Engineering dean candidates visit campus
Oct. 19, 2004
KALAMAZOO--Three finalists for the position of dean of Western Michigan University's College of Engineering and Applied Sciences will visit the campus in the coming weeks to meet with members of the University community and give public presentations.
The three final candidates will each come to campus for two-day visits. During their stay, they each will make a public presentation in Room D-109 of the engineering building on the Parkview Campus. Each public presentation will be followed by an informal reception in the Student Study Area designated as F-124. Candidates also will meet with groups of faculty and staff members.
The candidates selected will visit in the following order.
Dr. Priscilla P. Nelson, senior advisor for the Directorate for Engineering at the National Science Foundation, will be on campus Monday and Tuesday, Oct. 25-26. Her public presentation will be at 2 p.m. Monday, Oct. 25.
Dr. Leo Hanifin, dean of the College of Engineering and Science and the Chrysler Professor of Engineering at the University of Detroit Mercy, will be on campus Tuesday and Wednesday, Nov. 2-3. His public presentation will be at 3:15 p.m. Tuesday, Nov. 2.
Dr. Timothy J. Greene, assistant vice president of research and academic affairs at the University of Alabama, will visit the campus Thursday and Friday, Nov. 4-5. His public presentation is set for 3:15 p.m. Thursday, Nov. 4.
The presentations of all three candidates are open to the public. Copies of all three candidates' vitae are available on the College of Engineering and Applied Sciences Web site at <www.wmich.edu/engineer>.
The three finalists were selected following a nationwide search by a campuswide search committee headed by Dr. Janet Pisaneschi, dean of WMU's College of Health and Human Services. The successful candidate will replace current engineering dean, Dr. Michael Atkins, who has announced his intention to retire. He has served as dean since 2002.

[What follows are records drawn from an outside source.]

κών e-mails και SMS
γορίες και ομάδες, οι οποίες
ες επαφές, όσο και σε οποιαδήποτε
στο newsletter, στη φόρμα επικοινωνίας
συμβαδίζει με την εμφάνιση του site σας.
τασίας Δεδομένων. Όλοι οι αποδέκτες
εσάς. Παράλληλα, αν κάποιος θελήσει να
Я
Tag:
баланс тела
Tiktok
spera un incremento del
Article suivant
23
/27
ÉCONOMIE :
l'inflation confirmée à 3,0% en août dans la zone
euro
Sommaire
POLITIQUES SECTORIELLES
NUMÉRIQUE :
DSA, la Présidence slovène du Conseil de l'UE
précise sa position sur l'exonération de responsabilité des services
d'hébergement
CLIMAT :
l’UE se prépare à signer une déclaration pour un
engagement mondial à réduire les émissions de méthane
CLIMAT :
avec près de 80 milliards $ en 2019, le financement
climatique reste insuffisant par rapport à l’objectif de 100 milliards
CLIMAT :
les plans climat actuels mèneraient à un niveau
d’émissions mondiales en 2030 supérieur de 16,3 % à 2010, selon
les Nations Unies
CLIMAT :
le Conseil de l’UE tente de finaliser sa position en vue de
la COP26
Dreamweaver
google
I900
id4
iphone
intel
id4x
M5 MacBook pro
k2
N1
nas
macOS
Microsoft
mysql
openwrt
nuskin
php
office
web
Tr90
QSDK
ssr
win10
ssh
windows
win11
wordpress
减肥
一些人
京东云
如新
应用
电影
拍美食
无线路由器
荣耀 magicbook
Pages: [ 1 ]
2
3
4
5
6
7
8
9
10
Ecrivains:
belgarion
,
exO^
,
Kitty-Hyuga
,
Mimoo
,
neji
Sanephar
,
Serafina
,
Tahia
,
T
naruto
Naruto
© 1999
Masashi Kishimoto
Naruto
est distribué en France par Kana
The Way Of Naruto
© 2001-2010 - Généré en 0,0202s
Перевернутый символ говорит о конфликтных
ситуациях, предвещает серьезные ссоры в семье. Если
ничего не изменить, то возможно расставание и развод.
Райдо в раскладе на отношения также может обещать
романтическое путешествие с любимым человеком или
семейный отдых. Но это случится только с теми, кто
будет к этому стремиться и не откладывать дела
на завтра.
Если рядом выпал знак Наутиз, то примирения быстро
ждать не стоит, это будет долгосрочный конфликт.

Dr. Timothy J. Greene, assistant vice president of research and academic affairs at the University of Alabama, took his current position in July after completing a five-year term as dean of the College of Engineering at Alabama, where he also is a professor of industrial engineering. Prior to that, he had served since 1995 as associate dean for research in the College of Engineering, Architecture and Technology and professor of industrial engineering and management at Oklahoma State University. He also served as head of the School of Industrial Engineering and Management at OSU from 1991 to 1996. His background also includes faculty positions at Virginia Tech and Purdue University and a private-sector engineering job with Eaton Corp. Green earned his bachelor's, master's and doctoral degrees from Purdue in 1975, 1977 and 1980, respectively.

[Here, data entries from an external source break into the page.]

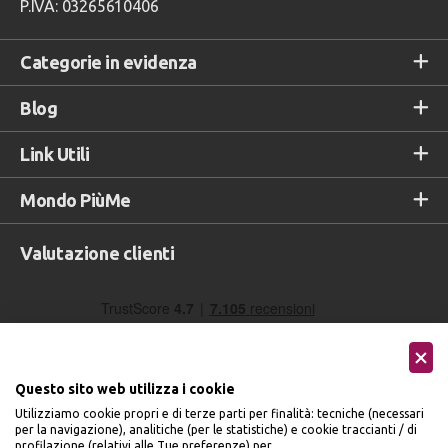
P.IVA: 03265610406
Categorie in evidenza
Blog
Link Utili
Mondo PiùMe
Valutazione clienti
Questo sito web utilizza i cookie
Utilizziamo cookie propri e di terze parti per finalità: tecniche (necessari
per la navigazione), analitiche (per le statistiche) e cookie traccianti / di
profilazione (relativi alle Tue preferenze) per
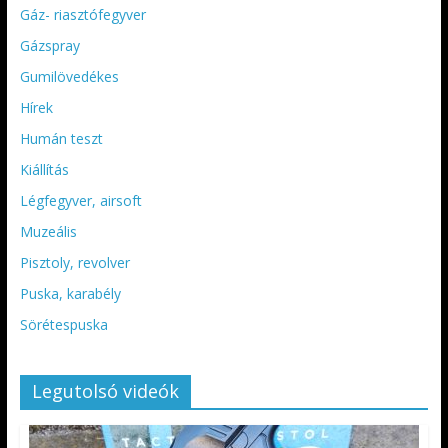
Gáz- riasztófegyver
Gázspray
Gumilövedékes
Hírek
Humán teszt
Kiállítás
Légfegyver, airsoft
Muzeális
Pisztoly, revolver
Puska, karabély
Sörétespuska
Legutolsó videók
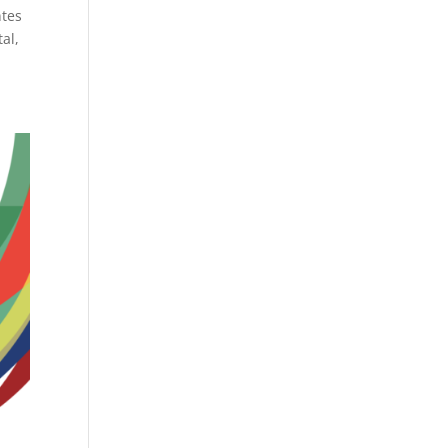
ntes
al,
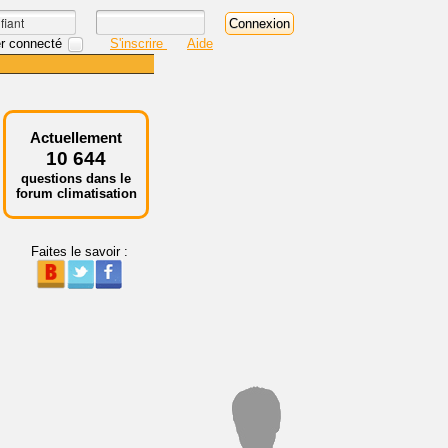
r connecté
S'inscrire
Aide
Actuellement
10 644
questions dans le
forum climatisation
Faites le savoir :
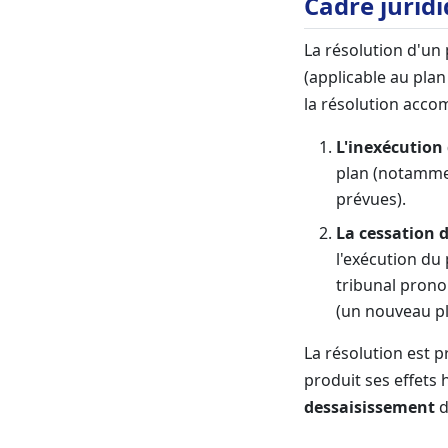
Cadre jurid
La résolution d'un 
(applicable au plan
la résolution acco
L'inexécutio
plan (notammen
prévues).
La cessation 
l'exécution du 
tribunal prono
(un nouveau pl
La résolution est 
produit ses effets 
dessaisissement
d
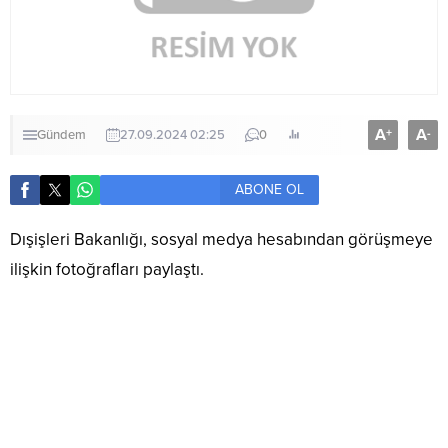
A
A
+
-
Gündem
27.09.2024 02:25
0
ABONE OL
Dışişleri Bakanlığı, sosyal medya hesabından görüşmeye
ilişkin fotoğrafları paylaştı.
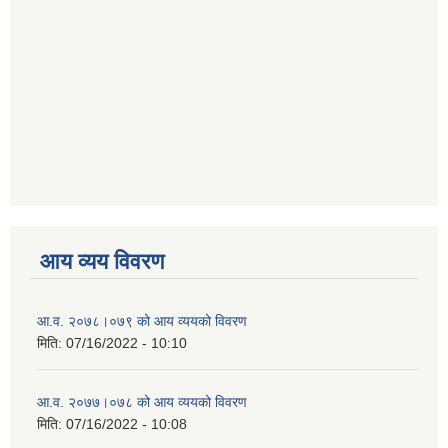
आय व्यय विवरण
आ.व. २०७८।०७९ को आय व्ययको विवरण
मिति:
07/16/2022 - 10:10
आ.व. २०७७।०७८ को आय व्ययको विवरण
मिति:
07/16/2022 - 10:08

Dr. Leo Hanifin, dean of the College of Engineering and Science and the Chrysler Professor of Engineering at the University of Detroit Mercy, has been dean of Detroit Mercy's engineering college since 1991. He also was director, from 1993 to 1996, of the Greenfield Coalition, an NSF-funded education coalition, and from 1980 to 1991, he was director of the Center for Manufacturing Productivity and Technology Transfer at Rensselaer Polytechnic Institute. In addition, he served two year stints as co-principal investigator of the Northeast Manufacturing Technology Center and co-director of the New York State Center for Advanced Technology in Automation and Robotics at RPI. His industrial experience includes posts with Chrysler Corp., Hughes Aircraft Co. and Aero-Jet General Corp. Hanifin earned bachelor's, master's and doctoral degrees from the University of Detroit in 1969, 1972 and 1975 respectively. He was a Hughes Fellow in the University of California-Los Angeles from 1969 to 1971 and completed Harvard University's Academic Leadership Program in 1993.

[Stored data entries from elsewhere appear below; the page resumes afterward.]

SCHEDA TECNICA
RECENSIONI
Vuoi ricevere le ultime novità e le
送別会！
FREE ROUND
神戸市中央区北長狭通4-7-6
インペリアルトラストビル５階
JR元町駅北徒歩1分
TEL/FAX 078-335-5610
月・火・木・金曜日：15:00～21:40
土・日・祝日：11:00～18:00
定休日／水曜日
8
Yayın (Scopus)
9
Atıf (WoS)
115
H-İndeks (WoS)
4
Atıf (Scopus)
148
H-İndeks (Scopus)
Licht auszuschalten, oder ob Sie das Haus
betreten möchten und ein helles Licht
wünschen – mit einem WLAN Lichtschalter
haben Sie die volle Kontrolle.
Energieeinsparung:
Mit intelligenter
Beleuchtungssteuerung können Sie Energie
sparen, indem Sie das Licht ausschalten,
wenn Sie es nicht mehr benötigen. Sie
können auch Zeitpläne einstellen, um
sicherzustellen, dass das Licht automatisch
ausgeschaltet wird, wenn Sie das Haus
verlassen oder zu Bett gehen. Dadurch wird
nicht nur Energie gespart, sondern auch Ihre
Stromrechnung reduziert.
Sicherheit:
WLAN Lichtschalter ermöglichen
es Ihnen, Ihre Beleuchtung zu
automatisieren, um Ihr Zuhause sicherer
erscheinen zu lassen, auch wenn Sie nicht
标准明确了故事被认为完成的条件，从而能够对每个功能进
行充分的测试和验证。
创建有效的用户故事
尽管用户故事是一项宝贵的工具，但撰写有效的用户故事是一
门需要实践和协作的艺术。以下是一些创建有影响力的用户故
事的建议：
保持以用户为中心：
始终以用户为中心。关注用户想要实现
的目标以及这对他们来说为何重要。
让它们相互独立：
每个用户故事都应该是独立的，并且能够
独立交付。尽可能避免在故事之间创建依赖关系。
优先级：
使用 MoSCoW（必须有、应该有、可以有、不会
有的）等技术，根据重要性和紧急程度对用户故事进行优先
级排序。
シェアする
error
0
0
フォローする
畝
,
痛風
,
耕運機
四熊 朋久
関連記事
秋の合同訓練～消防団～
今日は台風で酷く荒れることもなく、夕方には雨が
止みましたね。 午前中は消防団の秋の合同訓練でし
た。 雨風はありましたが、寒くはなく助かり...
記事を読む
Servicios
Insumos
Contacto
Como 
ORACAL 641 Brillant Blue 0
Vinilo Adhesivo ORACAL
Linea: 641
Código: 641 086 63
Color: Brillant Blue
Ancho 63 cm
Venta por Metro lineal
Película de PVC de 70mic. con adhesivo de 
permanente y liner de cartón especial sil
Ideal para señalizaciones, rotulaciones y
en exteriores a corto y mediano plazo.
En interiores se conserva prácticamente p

Dr. Priscilla P. Nelson, senior advisor for the Directorate for Engineering at the National Science Foundation, has been at the NSF since 1994, when she first accepted a two-year appointment as a program director for geotechnical and geoenvironmental engineering. She went on to add the role of senior engineering coordinator, then became director of the NSF Civil and Mechanical Systems Division before being named to her current position in 2003. Prior to beginning her federal service, she was a civil engineering professor and had served on the faculty at the University of Texas at Austin since 1983. She earned a bachelor's degree from the University of Rochester in 1970, a master's degree from Indiana University in 1976, a second master's degree from the University of Oklahoma in 1979 and a doctoral degree from Cornell University in 1983.